Biz, yaptığımız çalışmaların sonucunda kadınlar, siyasetçiler, akademisyenler ve gençlerle birlikte tüm dünyaya bir deklarasyon yayınlayarak mesaj vereceğiz, sesimizi duyuracağız. Artık Sayın Öcalan’ın İmralı’da esir olasını kabul etmiyoruz. Bu yüzden bu çalıştaylarda bunun siyasilerce ifade edilmesi önemli. Dünya için de bu önemli çünkü herkes Kürtleri izliyor, herkesin gözü Kürtlerin üzerinde.
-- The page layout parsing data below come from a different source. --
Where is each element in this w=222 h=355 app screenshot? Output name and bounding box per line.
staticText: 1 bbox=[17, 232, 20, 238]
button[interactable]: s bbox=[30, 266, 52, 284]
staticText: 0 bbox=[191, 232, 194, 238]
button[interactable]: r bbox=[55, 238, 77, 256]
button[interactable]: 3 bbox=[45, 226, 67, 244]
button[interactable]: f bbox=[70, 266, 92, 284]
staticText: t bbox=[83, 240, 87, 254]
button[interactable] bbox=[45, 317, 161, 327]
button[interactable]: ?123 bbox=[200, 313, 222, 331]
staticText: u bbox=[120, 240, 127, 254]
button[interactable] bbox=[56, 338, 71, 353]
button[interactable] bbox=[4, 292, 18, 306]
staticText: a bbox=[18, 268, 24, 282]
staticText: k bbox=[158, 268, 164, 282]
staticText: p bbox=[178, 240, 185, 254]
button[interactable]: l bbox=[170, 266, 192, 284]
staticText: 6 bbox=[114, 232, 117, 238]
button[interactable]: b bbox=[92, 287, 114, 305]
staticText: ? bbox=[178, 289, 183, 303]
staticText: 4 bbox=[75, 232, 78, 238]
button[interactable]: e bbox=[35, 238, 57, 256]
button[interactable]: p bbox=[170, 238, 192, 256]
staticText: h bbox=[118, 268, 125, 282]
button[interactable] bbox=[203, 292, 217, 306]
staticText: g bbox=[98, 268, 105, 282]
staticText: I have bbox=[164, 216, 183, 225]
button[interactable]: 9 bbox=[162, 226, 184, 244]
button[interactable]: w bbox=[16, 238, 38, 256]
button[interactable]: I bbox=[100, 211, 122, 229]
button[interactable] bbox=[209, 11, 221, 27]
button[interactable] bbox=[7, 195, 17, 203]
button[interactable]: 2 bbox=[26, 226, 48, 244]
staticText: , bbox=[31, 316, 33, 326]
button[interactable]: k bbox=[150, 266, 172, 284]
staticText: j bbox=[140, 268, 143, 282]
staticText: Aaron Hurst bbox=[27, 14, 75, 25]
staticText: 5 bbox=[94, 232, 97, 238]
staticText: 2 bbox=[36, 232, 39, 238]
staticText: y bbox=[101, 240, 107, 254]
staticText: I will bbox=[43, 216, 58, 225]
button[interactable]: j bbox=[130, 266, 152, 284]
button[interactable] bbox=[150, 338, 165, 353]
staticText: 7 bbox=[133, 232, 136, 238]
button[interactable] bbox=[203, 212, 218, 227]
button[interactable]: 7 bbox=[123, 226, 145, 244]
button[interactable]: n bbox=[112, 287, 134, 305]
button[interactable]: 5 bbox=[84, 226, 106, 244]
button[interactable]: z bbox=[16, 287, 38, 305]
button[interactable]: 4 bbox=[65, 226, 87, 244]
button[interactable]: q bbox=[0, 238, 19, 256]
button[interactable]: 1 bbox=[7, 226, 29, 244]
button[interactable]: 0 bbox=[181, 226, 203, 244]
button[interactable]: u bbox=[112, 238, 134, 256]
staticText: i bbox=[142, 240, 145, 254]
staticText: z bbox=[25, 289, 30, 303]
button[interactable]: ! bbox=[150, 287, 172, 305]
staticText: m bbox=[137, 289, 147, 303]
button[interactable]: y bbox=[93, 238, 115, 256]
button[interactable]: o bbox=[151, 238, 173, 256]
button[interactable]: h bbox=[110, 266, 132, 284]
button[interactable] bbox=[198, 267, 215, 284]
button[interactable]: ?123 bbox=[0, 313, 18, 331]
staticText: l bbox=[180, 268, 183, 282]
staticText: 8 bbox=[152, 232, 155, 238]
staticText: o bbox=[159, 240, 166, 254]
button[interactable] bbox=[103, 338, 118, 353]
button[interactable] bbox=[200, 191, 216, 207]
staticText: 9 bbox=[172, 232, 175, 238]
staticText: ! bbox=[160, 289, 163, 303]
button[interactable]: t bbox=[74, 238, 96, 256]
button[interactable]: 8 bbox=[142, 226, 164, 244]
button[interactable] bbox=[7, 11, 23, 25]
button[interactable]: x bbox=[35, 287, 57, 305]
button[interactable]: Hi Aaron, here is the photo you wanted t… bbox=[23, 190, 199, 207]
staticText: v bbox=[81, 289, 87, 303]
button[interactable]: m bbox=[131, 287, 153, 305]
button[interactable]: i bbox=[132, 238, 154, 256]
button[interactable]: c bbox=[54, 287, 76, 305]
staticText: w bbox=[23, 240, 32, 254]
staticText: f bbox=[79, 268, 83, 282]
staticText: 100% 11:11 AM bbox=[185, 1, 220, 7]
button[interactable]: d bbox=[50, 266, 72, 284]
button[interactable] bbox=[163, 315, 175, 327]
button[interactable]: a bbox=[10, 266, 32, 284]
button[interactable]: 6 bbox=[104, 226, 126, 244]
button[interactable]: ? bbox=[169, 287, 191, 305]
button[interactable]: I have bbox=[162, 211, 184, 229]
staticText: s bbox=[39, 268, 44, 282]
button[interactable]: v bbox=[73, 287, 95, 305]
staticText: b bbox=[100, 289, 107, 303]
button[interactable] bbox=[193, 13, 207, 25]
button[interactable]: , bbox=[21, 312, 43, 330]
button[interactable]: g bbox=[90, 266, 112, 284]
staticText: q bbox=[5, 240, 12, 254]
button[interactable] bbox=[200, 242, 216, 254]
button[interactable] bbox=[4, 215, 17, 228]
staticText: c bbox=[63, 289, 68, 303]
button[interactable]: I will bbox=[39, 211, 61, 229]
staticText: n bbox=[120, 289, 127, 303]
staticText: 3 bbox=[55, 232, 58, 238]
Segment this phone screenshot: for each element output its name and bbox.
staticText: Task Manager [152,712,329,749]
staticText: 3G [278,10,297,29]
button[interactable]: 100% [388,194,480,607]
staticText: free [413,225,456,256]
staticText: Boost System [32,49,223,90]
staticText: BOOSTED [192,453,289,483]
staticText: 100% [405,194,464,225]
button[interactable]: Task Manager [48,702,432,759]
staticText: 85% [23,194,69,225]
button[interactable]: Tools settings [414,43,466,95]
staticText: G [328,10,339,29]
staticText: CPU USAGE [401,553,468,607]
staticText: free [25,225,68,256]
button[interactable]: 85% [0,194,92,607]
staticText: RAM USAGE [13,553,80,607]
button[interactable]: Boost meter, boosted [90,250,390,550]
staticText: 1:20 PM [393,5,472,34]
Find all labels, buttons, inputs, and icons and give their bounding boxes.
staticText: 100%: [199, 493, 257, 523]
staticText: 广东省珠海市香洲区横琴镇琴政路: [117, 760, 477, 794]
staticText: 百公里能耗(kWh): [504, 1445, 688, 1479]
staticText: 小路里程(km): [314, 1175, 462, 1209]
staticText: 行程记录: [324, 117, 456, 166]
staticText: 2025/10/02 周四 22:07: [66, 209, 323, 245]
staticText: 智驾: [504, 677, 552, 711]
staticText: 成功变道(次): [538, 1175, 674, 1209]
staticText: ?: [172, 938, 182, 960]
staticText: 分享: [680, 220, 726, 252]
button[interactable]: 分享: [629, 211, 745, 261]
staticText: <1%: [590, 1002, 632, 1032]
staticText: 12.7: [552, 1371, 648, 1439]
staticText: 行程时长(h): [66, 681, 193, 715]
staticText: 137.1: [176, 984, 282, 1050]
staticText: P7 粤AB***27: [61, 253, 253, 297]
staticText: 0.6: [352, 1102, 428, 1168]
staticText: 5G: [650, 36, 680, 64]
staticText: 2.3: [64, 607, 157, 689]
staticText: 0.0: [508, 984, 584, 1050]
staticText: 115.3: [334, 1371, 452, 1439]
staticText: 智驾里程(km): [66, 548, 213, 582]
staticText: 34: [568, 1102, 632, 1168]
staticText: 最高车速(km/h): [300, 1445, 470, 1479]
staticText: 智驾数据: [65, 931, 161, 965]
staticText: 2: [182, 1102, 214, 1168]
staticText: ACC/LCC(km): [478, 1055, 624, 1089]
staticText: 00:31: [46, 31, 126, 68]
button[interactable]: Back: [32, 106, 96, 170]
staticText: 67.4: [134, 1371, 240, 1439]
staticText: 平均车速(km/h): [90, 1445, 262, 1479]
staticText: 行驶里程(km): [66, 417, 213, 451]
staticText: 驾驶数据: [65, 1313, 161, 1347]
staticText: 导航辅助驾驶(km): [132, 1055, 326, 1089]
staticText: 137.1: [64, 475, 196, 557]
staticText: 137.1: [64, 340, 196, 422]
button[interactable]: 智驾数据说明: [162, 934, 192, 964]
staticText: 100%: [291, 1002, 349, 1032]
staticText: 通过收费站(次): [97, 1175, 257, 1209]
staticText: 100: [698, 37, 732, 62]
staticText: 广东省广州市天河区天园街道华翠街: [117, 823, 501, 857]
Yapacağımız konferans için hazırlıklarımız kapsamlı. Uzun zamandır hazırlık yapılıyor. Çünkü eğer ulusal bir starteji gelişmezse bugüne kadar elde ettiğimiz kazanımlar tehlikeye girer. Herkesin bu sorumlulukla bu konferansa katılacağına inanıyorum ve inkara karşı güçlü ses çıkarılır.
 
*Türkiye ve diğer ülkelerde de Lozan tartışmaları yürütülüyor, bunu nasıl değerlendiriyorsunuz?
 
Türk devleti yeni Osmanlı hayalleri kuruyor ve yeniden canlandırmak istiyor. Hatta kendisini mağdur görüyor. Türkiye yüz yıl önce çıkarları doğrultusunda ittifak yaptı ve küçük bir devlet kurdu. Bu devlet de tekçilik, işgal ve soykırım üzerine inşa edildi. Başûr’da da Musul’u almak istiyordu. Ancak bizler bu zihniyeti kırabiliriz. Bugün Kürtler artık bir değişim gücü olmuş durumda. Öncülük yapıyorlar. Ulusal bir strateji ile cevap olabiliriz. Ortadoğu’da demokratik bir değişim gerçekleştirebiliriz.
 
“Sayın Öcalan’ın yaptığı tespitler Ortadoğu ve Kurdistan için çözüm yöntemidir. Daha 1999 yılında Ulusal Kongre gibi bir örgütlenme önerisi de bu temeldeydi ve çalışmalar da bu şekilde yürütülüyor. “
 
*PKK Lideri Abdullah Öcalan’ın “Lozan güncellenmeli” ve “Toplumsal Lozan” tespitleri var. Ne söylemek istersiniz?
 
Lozan Antlaşması sadece siyasi açıdan ele alınmış. Evet, doğru toplumsal bir yana ihtiyaç var. Bu yüzden biz de toplumsal gerçeklik esasında ele almalıyız diyoruz. Bu tespiti Sayın Öcalan yıllar önce yaptı. Çok iyi anlaşılmalı ve yorumlanmalı. Sayın Öcalan’ın yaptığı tespitler Ortadoğu ve Kurdistan için çözüm yöntemidir. Daha 1999 yılında Ulusal Kongre gibi bir örgütlenme önerisi de bu temeldeydi ve çalışmalar da bu şekilde yürütülüyor.